Preliminaries

In Week 5 of my GSoC journey with RoboticsAcademy, I focused on preparing data for training an autonomous driving model. The goal was to enable a deep learning-based F1 car to follow a track by learning from real movement data in a simulated environment.

To achieve this, I began collecting sample datasets from the line-following F1 circuits provided within the RoboticsAcademy simulations. These datasets will later be used to train a model that takes images and motion parameters (linear (v) and angular velocity (w)) as inputs to learn control behavior.

This dataset collection phase is crucial for building an end-to-end autonomous driving exercise that integrates vision and control using deep learning.

Objectives

  • Capture synchronized camera images, linear velocity (V), and angular velocity (W) as the F1 car navigates the circuits
  • Collects data in an organized way
  • Cropped the collected images to focus on the road area for training

Execution

Types of Follow-Line Circuits

RoboticsAcademy provides a variety of circuits to simulate line-following behavior under different levels of difficulty and complexity.

There are a total of eight circuits used in line-following exercises. Four of these circuits are designed for general-purpose line-following, while the other four are specifically intended for Ackermann steering vehicles.

Line-Following Circuits
week-2-img-1 Simple Circuit
week-2-img-1 Montreal Circuit
week-2-img-1 Montmelo Circuit
week-2-img-1 Numburgring Circuit

Data Collection Workflow

To generate training data for the deep learning-based line-following model, I ran the Follow-Line exercises in RoboticsAcademy using a custom Python script. This script was designed to:

  • Capture camera images from the simulation in real-time.
  • Log the associated control commands linear velocity (V) and angular velocity (W) for each image frame using PID .
  • Save the data in a structured format:
    • Images were saved in a directory (e.g., data/images/).
    • Metadata (image path, V, W) was logged in a CSV file.

Since the RoboticsAcademy exercises run inside a Docker container, all collected data was initially stored within the container's filesystem. After the collection process,I accessed the container’s storage and Copied the entire dataset (images + CSV) from the container to my local machine for further preprocessing and model training. This workflow allowed me to automate the data collection process while keeping the development environment isolated and reproducible.

Data Collection Summary

I ran a single loop for each circuit. I collected a total of 84,969 images from various follow-line circuits using the simulated follow-line exercise in RoboticsAcademy. Each image was captured along with the corresponding control commands— linear velocity (V) and angular velocity (W)—to support supervised learning for autonomous navigation. The images were captured at a resolution of 640x480 pixels, providing a clear view of the road and surrounding environment.

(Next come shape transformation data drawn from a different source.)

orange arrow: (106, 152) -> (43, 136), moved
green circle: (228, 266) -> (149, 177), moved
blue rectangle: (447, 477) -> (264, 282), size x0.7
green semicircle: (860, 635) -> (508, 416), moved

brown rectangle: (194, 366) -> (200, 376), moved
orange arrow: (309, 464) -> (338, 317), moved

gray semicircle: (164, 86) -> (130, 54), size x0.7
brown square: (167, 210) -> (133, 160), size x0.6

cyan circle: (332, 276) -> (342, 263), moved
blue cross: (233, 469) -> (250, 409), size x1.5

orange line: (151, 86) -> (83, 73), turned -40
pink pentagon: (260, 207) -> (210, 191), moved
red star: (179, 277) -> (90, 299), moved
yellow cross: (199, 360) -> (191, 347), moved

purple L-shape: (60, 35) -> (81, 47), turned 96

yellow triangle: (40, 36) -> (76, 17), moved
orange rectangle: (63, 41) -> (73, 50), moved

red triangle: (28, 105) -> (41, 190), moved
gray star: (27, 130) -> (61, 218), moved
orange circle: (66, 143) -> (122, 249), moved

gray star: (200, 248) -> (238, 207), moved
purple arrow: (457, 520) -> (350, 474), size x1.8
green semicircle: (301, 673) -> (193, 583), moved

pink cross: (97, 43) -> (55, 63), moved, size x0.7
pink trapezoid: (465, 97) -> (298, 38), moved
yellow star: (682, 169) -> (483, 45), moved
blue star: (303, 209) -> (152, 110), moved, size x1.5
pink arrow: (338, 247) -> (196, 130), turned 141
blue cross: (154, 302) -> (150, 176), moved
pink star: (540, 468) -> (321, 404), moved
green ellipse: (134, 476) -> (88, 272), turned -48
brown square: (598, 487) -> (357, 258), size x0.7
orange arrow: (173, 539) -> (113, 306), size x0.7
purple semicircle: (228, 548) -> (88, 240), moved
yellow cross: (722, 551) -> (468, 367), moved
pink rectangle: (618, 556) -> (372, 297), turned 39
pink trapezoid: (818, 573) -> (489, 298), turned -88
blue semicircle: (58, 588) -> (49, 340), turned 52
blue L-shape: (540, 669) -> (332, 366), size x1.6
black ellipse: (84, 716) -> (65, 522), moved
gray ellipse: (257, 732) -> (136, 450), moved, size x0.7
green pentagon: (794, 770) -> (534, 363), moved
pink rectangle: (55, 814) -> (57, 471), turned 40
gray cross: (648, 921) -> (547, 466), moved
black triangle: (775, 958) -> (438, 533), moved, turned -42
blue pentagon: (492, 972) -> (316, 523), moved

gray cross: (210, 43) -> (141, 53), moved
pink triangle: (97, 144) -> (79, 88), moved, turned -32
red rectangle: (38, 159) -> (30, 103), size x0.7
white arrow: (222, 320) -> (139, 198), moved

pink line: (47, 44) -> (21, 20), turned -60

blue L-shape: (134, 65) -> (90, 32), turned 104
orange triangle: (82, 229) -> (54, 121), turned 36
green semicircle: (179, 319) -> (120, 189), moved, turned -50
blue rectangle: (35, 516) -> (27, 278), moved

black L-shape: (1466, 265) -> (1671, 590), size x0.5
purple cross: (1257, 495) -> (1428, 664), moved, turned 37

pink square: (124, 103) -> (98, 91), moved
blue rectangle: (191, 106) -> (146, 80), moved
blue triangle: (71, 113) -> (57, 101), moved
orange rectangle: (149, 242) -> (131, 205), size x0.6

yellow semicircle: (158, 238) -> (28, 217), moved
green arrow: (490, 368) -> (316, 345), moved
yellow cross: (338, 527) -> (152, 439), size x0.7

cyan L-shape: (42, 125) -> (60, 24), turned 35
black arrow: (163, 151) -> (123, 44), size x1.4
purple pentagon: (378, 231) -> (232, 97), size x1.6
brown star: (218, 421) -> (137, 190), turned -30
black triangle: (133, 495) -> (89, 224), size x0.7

To keep the dataset well-organized and easy to use for training deep learning models, I stored the data in a single CSV file. Each row in the CSV contains:

  • Image path ( images/12345.png )
  • Linear velocity (V) – representing the forward speed of the car
  • Angular velocity (W) – representing the steering angle or rotational speed

Image Preprocessing: Cropping for Region of Interest

To prepare the dataset for training, I performed a cropping operation on each captured image. The original images were of size 640×480 pixels, which included irrelevant portions such as the sky and background.

A research paper shared by my mentors employed the same image cropping technique, which further validated the effectiveness of the approach used in this dataset.

To focus the model on the road and track area (red line), I cropped the images to a size of 640×240 pixels, removing the top section that primarily contained the sky/background. This ensured that the input to the model highlights the most relevant visual information for line following, improving both training efficiency and model accuracy.

Original image and Cropped image
week-2-img-1 Original image
week-2-img-1 Cropped image

References

[1] Visual Follow Line

[2] [paper] Imitation Learning for vision based Autonomous Driving with Ackermann cars

[3] PID Controller